Second, although phenomenological inquiry may begin with a particular experience, its aim is to describe and explicate the general or possible structures that make that experience resonant and comprehensible to others who might “imaginatively” inhabit it (even if in a differently-inflected or valued way). Although particular experiences may be idiosyncratic to a degree, they are also, and in the main, lived both generally and generically—generally, according to various inherent properties of embodied existence such as spatiality, temporality, intentionality, reflection, and reflexivity; and, generically, according to usually transparent cultural habits that regulate the boundaries of human being and its meanings. Thus, phenomenological inquiry attempts to describe the existential structure of a particular experience as an adequation to its more general possibilities. Even an instance so seemingly personal and generally anomalous as the bodily trauma of losing a limb and experiencing its invisible “phantom” finds us—to paraphrase Art Spiegelman, analogously traumatized and haunted by the “phantom” presence of New York’s lost twin towers—”reeling on the faultline” where Personal History and General Existence collide.
Finally, and important here in regard to the very nomination “phantom limb,” is language. Unlike certain strains of psychoanalysis, existential phenomenology does not regard language as a symbolic “substitute” for being, but rather understands it as a transcendent carnal gesture—that is, as an extension and elaboration of being that not only exteriorizes lived-body experience beyond its spatial and temporal boundaries but also is mimetic of its polymorphous structure. Which is to say, as our lived body experience—through gesture and action— is being concretely “figured” in the world, it is always also being imaginatively and discursively “figured out.” Thus, autobiographical experience is always discursive and discursive experience autobiographical. And thus a phenomenological autobiography of my lived “phantom limb” as subjectively experienced must also be a tropological phenomenology of the “phantom limb” as objectively described—this latter to “defamiliarize” its normative figuration and revitalize its existential significance and intersubjective structure. Indeed, as Paul Ricoeur writes in The Rule of Metaphor, “If there is a point in our experience where living expression states living existence, it is where our movement up the entropic slope of language encounters the movement by which we come back this side of the distinctions between actuality, action, production, motion.” There is, then, both a differential tension and a dynamic connection between the “phantom limb” as “a cultural trope and a material condition that indelibly affect[s] people’s lives.”

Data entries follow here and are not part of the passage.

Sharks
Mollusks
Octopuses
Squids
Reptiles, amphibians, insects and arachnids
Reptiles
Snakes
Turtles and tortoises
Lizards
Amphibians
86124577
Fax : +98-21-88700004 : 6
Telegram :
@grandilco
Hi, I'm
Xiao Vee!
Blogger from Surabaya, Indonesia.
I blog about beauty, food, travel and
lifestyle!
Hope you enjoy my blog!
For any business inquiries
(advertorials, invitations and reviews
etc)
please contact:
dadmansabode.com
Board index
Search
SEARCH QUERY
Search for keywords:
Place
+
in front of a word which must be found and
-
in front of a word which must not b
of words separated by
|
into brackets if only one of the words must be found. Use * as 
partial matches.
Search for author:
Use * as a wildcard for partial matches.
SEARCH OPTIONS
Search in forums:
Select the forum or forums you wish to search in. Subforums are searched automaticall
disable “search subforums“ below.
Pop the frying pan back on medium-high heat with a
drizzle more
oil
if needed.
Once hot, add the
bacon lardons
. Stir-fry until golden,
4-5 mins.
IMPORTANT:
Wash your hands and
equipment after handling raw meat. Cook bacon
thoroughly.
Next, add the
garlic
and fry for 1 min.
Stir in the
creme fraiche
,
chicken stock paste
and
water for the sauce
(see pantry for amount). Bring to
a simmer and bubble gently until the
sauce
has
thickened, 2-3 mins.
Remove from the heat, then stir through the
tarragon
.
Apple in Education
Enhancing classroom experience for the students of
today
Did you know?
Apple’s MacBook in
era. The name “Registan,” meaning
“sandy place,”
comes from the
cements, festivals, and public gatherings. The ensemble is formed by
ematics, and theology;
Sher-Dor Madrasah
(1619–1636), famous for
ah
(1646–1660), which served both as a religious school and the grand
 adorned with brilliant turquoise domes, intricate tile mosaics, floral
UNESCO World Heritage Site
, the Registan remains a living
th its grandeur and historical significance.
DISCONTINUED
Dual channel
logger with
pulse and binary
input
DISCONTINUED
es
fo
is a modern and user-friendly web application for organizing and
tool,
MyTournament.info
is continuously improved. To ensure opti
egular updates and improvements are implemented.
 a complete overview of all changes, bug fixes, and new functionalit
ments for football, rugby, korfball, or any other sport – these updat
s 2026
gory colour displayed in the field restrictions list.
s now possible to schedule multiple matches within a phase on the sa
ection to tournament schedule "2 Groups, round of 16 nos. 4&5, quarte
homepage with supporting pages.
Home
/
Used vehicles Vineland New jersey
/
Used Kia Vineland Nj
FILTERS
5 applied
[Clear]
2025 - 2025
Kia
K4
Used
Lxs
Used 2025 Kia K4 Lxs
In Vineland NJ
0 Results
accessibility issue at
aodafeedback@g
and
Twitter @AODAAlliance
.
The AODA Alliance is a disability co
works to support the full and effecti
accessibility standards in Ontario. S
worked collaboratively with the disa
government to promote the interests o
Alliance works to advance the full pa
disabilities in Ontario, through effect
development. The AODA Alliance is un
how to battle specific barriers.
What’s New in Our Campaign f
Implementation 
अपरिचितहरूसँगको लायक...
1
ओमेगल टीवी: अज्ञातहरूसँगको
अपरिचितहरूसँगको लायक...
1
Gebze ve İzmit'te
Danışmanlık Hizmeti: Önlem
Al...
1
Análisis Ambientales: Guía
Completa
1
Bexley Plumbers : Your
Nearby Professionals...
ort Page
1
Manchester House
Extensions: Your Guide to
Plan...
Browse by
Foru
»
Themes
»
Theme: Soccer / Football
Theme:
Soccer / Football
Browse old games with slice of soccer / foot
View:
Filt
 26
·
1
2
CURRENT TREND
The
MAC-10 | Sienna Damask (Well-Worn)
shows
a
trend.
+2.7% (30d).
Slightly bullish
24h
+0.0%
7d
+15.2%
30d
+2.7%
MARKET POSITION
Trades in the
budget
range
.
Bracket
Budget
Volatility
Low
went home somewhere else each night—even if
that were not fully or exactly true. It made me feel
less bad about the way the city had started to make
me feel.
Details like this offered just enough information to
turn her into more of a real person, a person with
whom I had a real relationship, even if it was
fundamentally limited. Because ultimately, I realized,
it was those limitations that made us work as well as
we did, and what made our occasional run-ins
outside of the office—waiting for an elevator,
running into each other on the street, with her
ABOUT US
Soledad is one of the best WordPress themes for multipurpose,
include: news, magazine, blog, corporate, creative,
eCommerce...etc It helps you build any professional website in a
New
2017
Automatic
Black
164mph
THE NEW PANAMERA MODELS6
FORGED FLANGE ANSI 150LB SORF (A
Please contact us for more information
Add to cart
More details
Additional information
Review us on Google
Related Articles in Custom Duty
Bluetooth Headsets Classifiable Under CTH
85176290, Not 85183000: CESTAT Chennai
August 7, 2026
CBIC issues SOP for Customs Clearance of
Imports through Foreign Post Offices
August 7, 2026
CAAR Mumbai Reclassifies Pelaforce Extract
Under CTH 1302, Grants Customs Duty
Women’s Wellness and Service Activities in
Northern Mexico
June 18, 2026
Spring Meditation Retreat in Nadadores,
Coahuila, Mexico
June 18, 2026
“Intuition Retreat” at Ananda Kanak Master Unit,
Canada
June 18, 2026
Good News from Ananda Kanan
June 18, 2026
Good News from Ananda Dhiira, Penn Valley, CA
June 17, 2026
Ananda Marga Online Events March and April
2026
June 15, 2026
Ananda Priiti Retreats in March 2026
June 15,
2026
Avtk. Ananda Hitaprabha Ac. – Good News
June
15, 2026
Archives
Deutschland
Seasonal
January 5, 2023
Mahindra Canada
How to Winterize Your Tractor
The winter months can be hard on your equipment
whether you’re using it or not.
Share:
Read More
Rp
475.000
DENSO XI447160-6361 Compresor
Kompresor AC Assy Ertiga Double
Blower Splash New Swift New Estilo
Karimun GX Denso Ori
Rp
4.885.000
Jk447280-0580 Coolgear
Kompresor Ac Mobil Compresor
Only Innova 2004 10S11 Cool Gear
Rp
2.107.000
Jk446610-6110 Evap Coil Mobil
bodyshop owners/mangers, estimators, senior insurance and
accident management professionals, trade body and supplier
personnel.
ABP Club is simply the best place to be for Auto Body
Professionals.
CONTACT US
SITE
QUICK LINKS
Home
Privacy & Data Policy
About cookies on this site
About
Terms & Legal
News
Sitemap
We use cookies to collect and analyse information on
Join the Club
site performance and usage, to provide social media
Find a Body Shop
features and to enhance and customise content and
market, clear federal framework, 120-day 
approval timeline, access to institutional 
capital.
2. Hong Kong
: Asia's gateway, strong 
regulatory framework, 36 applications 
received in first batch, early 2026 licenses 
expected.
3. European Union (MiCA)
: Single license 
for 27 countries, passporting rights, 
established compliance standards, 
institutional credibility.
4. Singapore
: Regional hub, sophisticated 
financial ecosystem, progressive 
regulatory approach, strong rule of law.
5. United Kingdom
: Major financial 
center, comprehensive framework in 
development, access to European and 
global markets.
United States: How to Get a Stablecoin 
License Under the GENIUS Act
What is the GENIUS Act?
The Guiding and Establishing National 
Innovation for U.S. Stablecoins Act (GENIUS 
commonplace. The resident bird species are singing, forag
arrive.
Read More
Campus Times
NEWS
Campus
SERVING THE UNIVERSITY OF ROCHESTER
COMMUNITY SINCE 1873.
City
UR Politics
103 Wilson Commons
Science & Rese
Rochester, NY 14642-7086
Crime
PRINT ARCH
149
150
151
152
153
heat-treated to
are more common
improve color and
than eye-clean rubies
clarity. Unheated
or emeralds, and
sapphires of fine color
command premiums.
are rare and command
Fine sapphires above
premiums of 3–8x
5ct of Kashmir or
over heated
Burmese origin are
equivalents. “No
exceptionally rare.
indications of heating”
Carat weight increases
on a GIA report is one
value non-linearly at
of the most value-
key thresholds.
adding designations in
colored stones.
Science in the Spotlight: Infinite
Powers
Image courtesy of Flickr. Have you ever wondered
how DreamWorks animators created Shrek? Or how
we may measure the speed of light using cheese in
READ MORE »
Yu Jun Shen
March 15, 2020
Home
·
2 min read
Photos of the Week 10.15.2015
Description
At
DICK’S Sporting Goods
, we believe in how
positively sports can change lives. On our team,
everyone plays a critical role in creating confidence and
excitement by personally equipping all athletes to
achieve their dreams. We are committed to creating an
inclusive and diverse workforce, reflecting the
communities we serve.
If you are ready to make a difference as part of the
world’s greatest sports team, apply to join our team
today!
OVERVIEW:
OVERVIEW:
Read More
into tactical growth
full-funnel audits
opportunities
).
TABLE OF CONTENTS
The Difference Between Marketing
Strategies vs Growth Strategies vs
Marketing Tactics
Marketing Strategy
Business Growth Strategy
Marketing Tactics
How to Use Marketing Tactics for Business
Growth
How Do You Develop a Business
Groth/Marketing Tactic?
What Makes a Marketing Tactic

Shortly after my amputation, at the supermarket on crutches, I was confronted by the curious gaze of a lone little girl, probably not much older than three. “Where’s your arm?” she asked. “You mean leg,” I replied. She stared at the empty space beneath my skirt and persisted: “Where’s your arm?” “You mean leg,” I said again, trying to think of an explanation that would be comprehensible to a toddler. “My leg got sick. I had to take it to the hospital.” As she was pondering this, her mother appeared and the child pointed at me and asked, “Where’s her arm?” Clearly embarrassed more by the social situation than by her child’s anatomical mistake, the mother nonetheless dealt with the supposed gaucherie of the former by apologizing for the latter. “I’m really sorry,” she said, “I broke my arm last year. It was in a cast for a while and must have made quite an impression on her.”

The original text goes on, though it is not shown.